BRIEF:
Restate the records below exactly. Pictures are not part of the copy.

GIVEN RECORDS:
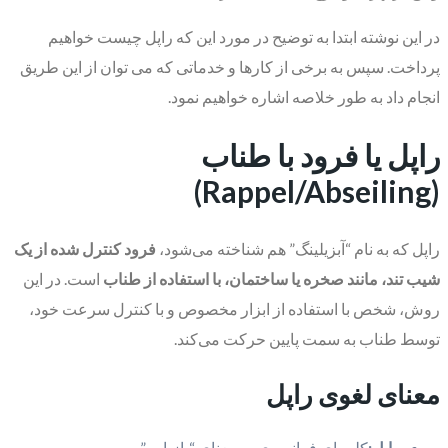
در این نوشته ابتدا به توضیح در مورد این که راپل چیست خواهیم
پرداخت. سپس به برخی از کارها و خدماتی که می توان از این طریق
انجام داد به طور خلاصه اشاره خواهیم نمود.
راپل یا فرود با طناب
(Rappel/Abseiling)
راپل که به نام “آبزیلینگ” هم شناخته می‌شود،
فرود کنترل شده از یک
شیب تند، مانند صخره یا ساختمان، با استفاده از طناب
است. در این
روش، شخص با استفاده از ابزار مخصوص و با کنترل سرعت خود،
توسط طناب به سمت پایین حرکت می‌کند.
معنای لغوی راپل
راپل:
کلمه‌ای فرانسوی به معنای “بازیابی”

WRITTEN RESPONSE:
در این نوشته ابتدا به توضیح در مورد این که راپل چیست خواهیم
پرداخت. سپس به برخی از کارها و خدماتی که می توان از این طریق
انجام داد به طور خلاصه اشاره خواهیم نمود.
راپل یا فرود با طناب
(Rappel/Abseiling)
راپل که به نام “آبزیلینگ” هم شناخته می‌شود،
فرود کنترل شده از یک
شیب تند، مانند صخره یا ساختمان، با استفاده از طناب
است. در این
روش، شخص با استفاده از ابزار مخصوص و با کنترل سرعت خود،
توسط طناب به سمت پایین حرکت می‌کند.
معنای لغوی راپل
راپل:
کلمه‌ای فرانسوی به معنای “بازیابی”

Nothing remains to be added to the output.